§ WHAT YOU NEED TO DO
Repeat only the lines running from the beginning of the material through the line that contains "サイトへのアクセスおよびログインは、2026年6月末".

§ EXERCISE MATERIALS
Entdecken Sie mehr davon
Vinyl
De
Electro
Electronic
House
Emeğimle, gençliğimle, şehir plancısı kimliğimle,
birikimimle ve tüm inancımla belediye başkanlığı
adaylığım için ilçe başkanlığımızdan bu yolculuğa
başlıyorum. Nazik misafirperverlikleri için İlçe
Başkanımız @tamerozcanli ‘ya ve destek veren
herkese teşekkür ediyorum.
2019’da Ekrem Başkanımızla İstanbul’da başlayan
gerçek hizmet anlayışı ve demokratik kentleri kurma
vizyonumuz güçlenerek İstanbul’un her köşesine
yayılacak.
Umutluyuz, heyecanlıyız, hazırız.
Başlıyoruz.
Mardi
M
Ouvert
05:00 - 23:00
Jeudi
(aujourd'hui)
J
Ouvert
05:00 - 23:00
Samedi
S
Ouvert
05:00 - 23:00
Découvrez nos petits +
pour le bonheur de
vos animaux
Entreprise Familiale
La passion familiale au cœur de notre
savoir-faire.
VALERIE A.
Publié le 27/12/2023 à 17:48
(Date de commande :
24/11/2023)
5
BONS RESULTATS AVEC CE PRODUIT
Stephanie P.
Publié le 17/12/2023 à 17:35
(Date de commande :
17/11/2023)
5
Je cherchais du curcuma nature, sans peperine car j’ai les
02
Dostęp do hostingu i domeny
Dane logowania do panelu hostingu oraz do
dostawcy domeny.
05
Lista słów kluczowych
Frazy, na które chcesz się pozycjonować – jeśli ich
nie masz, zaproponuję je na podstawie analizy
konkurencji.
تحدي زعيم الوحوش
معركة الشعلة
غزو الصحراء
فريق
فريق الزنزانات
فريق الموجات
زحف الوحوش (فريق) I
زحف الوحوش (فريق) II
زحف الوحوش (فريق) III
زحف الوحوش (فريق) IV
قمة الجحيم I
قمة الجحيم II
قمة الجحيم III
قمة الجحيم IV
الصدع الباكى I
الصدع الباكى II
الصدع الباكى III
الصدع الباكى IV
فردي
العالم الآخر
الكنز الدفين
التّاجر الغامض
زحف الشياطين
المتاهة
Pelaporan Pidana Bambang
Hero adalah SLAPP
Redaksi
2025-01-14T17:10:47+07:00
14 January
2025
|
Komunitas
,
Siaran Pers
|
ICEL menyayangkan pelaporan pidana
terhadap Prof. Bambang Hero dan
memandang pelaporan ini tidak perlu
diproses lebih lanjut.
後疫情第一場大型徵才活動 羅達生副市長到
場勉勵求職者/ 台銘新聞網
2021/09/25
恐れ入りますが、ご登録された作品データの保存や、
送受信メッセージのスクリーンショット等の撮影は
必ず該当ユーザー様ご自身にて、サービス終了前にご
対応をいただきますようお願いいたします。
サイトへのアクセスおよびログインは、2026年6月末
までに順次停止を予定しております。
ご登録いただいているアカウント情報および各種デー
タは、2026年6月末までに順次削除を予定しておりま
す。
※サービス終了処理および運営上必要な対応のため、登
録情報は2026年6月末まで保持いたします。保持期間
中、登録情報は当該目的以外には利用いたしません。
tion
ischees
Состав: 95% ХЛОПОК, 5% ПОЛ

§ ANSWER BOX
Entdecken Sie mehr davon
Vinyl
De
Electro
Electronic
House
Emeğimle, gençliğimle, şehir plancısı kimliğimle,
birikimimle ve tüm inancımla belediye başkanlığı
adaylığım için ilçe başkanlığımızdan bu yolculuğa
başlıyorum. Nazik misafirperverlikleri için İlçe
Başkanımız @tamerozcanli ‘ya ve destek veren
herkese teşekkür ediyorum.
2019’da Ekrem Başkanımızla İstanbul’da başlayan
gerçek hizmet anlayışı ve demokratik kentleri kurma
vizyonumuz güçlenerek İstanbul’un her köşesine
yayılacak.
Umutluyuz, heyecanlıyız, hazırız.
Başlıyoruz.
Mardi
M
Ouvert
05:00 - 23:00
Jeudi
(aujourd'hui)
J
Ouvert
05:00 - 23:00
Samedi
S
Ouvert
05:00 - 23:00
Découvrez nos petits +
pour le bonheur de
vos animaux
Entreprise Familiale
La passion familiale au cœur de notre
savoir-faire.
VALERIE A.
Publié le 27/12/2023 à 17:48
(Date de commande :
24/11/2023)
5
BONS RESULTATS AVEC CE PRODUIT
Stephanie P.
Publié le 17/12/2023 à 17:35
(Date de commande :
17/11/2023)
5
Je cherchais du curcuma nature, sans peperine car j’ai les
02
Dostęp do hostingu i domeny
Dane logowania do panelu hostingu oraz do
dostawcy domeny.
05
Lista słów kluczowych
Frazy, na które chcesz się pozycjonować – jeśli ich
nie masz, zaproponuję je na podstawie analizy
konkurencji.
تحدي زعيم الوحوش
معركة الشعلة
غزو الصحراء
فريق
فريق الزنزانات
فريق الموجات
زحف الوحوش (فريق) I
زحف الوحوش (فريق) II
زحف الوحوش (فريق) III
زحف الوحوش (فريق) IV
قمة الجحيم I
قمة الجحيم II
قمة الجحيم III
قمة الجحيم IV
الصدع الباكى I
الصدع الباكى II
الصدع الباكى III
الصدع الباكى IV
فردي
العالم الآخر
الكنز الدفين
التّاجر الغامض
زحف الشياطين
المتاهة
Pelaporan Pidana Bambang
Hero adalah SLAPP
Redaksi
2025-01-14T17:10:47+07:00
14 January
2025
|
Komunitas
,
Siaran Pers
|
ICEL menyayangkan pelaporan pidana
terhadap Prof. Bambang Hero dan
memandang pelaporan ini tidak perlu
diproses lebih lanjut.
後疫情第一場大型徵才活動 羅達生副市長到
場勉勵求職者/ 台銘新聞網
2021/09/25
恐れ入りますが、ご登録された作品データの保存や、
送受信メッセージのスクリーンショット等の撮影は
必ず該当ユーザー様ご自身にて、サービス終了前にご
対応をいただきますようお願いいたします。
サイトへのアクセスおよびログインは、2026年6月末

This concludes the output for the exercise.